> **WORK REQUIRED**
Please repeat the entire listing verbatim and keep the pictures out.
---
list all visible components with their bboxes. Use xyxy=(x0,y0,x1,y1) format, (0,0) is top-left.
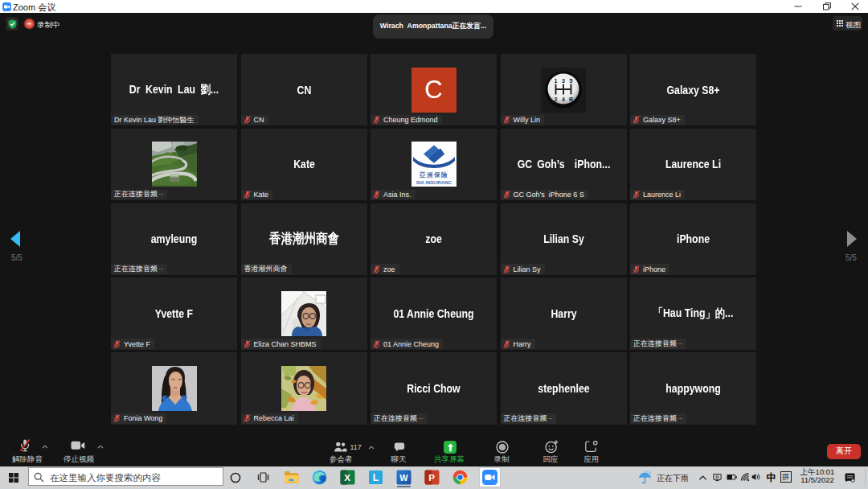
svg-text:2: 2 xyxy=(555,97,558,102)
svg-text:3: 3 xyxy=(562,77,565,83)
svg-text:X: X xyxy=(344,473,350,483)
svg-text:R: R xyxy=(569,97,573,102)
svg-text:1: 1 xyxy=(555,77,558,83)
svg-text:L: L xyxy=(373,472,379,483)
svg-text:4: 4 xyxy=(562,97,565,102)
svg-text:SIA INSURANC: SIA INSURANC xyxy=(416,179,452,185)
svg-text:亞洲保險: 亞洲保險 xyxy=(419,171,448,179)
svg-text:W: W xyxy=(399,473,408,483)
svg-text:P: P xyxy=(428,473,435,483)
svg-text:5: 5 xyxy=(570,77,573,83)
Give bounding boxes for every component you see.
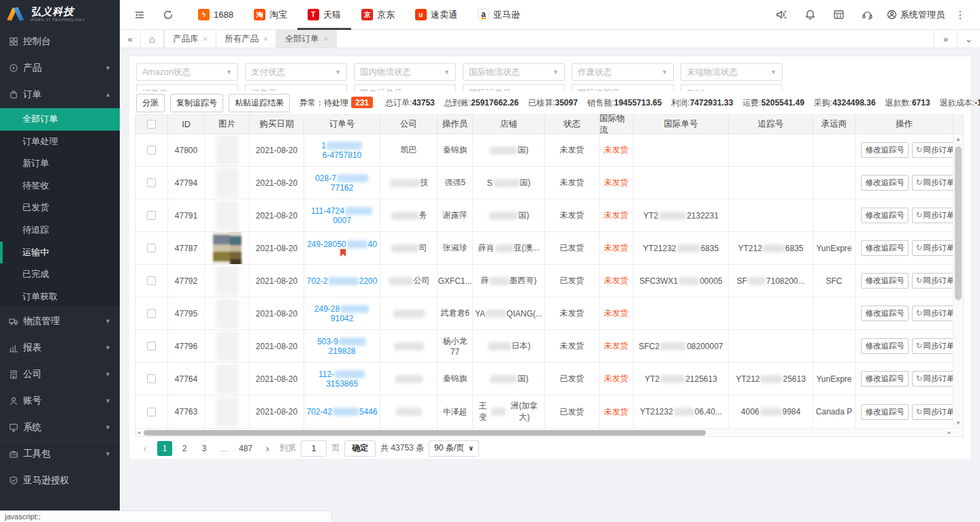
---
> **TASK SOLUTION**
list all visible components with their bboxes. Use xyxy=(x0,y0,x1,y1) format, (0,0) is top-left.
svg-text:2: 2 xyxy=(555,97,558,102)
svg-text:3: 3 xyxy=(562,77,565,83)
svg-text:X: X xyxy=(344,473,350,483)
svg-text:R: R xyxy=(569,97,573,102)
svg-text:1: 1 xyxy=(555,77,558,83)
svg-text:L: L xyxy=(373,472,379,483)
svg-text:4: 4 xyxy=(562,97,565,102)
svg-text:SIA INSURANC: SIA INSURANC xyxy=(416,179,452,185)
svg-text:亞洲保險: 亞洲保險 xyxy=(419,171,448,179)
svg-text:W: W xyxy=(399,473,408,483)
svg-text:P: P xyxy=(428,473,435,483)
svg-text:5: 5 xyxy=(570,77,573,83)
Give bounding boxes for every component you see.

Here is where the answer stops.